How long had this been going on before Reed finally took notice and saw what everyone else was gossiping about? He thought about all of the mirrors he stepped in front of over the past few days and weeks, all of them functioned like they were meant to — or how he thought they were supposed to — which begged the question, how similar were they? Flicking his eyes to the undone bowtie in the middleground, Reed didn’t think he’d toss it to one side like that; it was more likely he would pack the bowtie away like it were processed evidence at his lab. Then he noticed the CSI badge, squinted and saw the print of his name. Reed Hand. Hand? Hand? He grimaced before noticing the lack of another badge, specifically his police badge — that wasn’t right. He felt discomfort as he shifted from foot to foot when he looked at Reed again, looking for giveaways of impressions, of a chain or wallet meant for his police badge in the fore and background only for his frantic search to turn up unsuccessful. Next he risked a quick glimpse down at himself, outfit passing enough to be presentable for work but not astoundingly professional… Was that why he noticed now? Because it was the only thing about them both that was more readily obvious and difficult to overlook? Or was this some kind of placebo effect, a trick of the mind because he was so desperate to see and believe? Is this real?

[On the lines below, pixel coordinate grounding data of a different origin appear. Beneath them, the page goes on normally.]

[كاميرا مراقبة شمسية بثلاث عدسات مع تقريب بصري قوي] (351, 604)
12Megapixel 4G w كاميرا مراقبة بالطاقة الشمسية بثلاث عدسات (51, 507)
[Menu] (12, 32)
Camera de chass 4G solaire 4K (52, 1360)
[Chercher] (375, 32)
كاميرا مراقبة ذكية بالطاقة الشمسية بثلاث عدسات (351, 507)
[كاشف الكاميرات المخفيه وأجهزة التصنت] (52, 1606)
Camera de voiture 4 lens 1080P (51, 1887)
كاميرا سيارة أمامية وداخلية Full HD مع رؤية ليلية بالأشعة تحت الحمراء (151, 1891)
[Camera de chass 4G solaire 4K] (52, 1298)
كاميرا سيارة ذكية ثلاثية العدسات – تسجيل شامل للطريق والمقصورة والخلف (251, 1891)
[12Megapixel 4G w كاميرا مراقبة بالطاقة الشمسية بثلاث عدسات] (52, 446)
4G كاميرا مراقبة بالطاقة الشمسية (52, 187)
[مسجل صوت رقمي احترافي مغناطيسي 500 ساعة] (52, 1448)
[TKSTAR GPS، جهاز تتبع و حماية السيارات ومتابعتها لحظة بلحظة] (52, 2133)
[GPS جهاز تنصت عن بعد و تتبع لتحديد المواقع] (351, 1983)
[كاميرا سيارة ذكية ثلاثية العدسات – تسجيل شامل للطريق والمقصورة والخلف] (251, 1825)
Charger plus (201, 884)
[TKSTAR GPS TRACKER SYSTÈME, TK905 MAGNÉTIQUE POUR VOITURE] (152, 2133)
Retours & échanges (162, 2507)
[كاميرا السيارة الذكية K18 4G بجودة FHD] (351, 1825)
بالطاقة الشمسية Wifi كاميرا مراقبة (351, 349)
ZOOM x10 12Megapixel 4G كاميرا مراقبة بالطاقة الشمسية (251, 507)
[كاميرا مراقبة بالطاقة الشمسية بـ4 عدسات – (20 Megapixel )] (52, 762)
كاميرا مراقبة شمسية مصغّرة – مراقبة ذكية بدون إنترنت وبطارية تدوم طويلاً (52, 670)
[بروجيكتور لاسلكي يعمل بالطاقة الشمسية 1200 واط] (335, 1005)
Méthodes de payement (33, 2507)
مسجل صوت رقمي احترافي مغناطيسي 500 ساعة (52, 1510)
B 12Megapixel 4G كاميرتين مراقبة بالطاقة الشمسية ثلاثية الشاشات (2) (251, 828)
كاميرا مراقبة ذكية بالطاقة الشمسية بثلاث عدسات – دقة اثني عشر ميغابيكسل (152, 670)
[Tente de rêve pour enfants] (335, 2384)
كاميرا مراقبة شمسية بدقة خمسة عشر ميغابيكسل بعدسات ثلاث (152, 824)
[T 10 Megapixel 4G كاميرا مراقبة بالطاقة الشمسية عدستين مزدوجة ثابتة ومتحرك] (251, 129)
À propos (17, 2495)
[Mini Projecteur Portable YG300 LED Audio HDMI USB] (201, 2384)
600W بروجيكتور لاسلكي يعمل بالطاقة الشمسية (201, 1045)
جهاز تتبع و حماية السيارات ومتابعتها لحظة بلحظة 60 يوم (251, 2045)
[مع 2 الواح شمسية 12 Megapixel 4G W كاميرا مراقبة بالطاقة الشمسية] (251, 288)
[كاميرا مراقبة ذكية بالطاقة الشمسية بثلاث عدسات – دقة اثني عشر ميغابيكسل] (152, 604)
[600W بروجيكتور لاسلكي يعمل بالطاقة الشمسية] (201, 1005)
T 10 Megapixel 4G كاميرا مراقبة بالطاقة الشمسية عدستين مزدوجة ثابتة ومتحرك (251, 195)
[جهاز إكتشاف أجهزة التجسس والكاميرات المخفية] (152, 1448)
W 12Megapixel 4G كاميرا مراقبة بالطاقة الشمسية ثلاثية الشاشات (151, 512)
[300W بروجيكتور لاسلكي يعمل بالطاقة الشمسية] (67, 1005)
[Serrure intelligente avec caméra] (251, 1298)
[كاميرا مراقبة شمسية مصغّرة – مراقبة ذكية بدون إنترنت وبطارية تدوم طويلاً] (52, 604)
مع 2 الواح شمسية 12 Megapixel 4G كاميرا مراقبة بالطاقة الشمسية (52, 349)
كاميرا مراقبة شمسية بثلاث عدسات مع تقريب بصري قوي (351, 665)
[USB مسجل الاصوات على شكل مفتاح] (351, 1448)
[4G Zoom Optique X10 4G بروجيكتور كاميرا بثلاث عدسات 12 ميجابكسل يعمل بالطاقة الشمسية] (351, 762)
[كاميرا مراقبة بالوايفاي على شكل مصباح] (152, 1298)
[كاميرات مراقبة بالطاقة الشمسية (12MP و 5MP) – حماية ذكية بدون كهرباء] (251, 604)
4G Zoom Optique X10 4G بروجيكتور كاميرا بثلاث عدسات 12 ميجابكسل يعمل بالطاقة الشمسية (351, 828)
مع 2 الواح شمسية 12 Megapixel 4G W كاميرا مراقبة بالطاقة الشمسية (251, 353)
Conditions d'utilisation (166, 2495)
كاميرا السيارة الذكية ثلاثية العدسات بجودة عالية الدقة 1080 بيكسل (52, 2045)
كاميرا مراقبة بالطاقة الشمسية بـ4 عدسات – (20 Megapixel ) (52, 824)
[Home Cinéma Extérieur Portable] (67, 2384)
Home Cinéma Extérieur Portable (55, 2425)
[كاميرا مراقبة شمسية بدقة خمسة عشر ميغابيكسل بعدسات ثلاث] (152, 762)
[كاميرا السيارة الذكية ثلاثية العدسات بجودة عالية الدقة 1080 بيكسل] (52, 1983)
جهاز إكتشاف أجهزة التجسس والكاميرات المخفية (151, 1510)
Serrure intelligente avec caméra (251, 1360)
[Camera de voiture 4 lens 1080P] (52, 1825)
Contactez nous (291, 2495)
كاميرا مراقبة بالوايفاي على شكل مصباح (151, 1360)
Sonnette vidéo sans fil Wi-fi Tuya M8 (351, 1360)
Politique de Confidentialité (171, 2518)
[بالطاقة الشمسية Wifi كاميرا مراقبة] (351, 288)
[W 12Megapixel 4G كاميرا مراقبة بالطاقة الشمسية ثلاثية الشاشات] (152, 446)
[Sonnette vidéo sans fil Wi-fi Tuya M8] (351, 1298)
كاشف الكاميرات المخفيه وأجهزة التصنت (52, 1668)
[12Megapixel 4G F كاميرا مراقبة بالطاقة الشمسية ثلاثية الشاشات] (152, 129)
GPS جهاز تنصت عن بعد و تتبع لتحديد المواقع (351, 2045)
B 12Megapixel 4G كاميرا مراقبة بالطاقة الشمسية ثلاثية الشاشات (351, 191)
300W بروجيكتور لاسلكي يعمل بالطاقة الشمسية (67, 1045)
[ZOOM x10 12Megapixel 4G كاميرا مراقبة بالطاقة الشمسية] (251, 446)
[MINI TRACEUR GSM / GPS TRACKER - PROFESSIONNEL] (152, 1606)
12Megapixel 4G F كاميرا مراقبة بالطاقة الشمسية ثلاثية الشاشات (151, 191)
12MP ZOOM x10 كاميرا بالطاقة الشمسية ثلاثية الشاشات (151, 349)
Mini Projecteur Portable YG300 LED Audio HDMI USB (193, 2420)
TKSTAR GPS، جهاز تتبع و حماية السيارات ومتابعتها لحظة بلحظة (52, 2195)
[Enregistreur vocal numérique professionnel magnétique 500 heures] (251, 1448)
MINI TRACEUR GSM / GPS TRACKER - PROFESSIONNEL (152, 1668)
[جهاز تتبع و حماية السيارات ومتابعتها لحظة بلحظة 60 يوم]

Reed’s eyebrows crinkled down as his lips pressed together, pondering. “Can you see me?” He mused aloud, softly, and soon realized that even if the other Reed could or couldn’t, he was oblivious to it. Did he not believe in the supernatural or odd and unexplainable occurrences, in what people in Ashford River were possibly talking about as well? Was he aware? No, Reed concluded quickly as soon as he watched himself step away from the mirror and carry on with his business until he left the bedroom completely. Left to stand in front of the blank mirror by himself and gawk at the whole expanse of vacant wall behind him, Reed got the impression this wasn’t exactly an experience to write home about.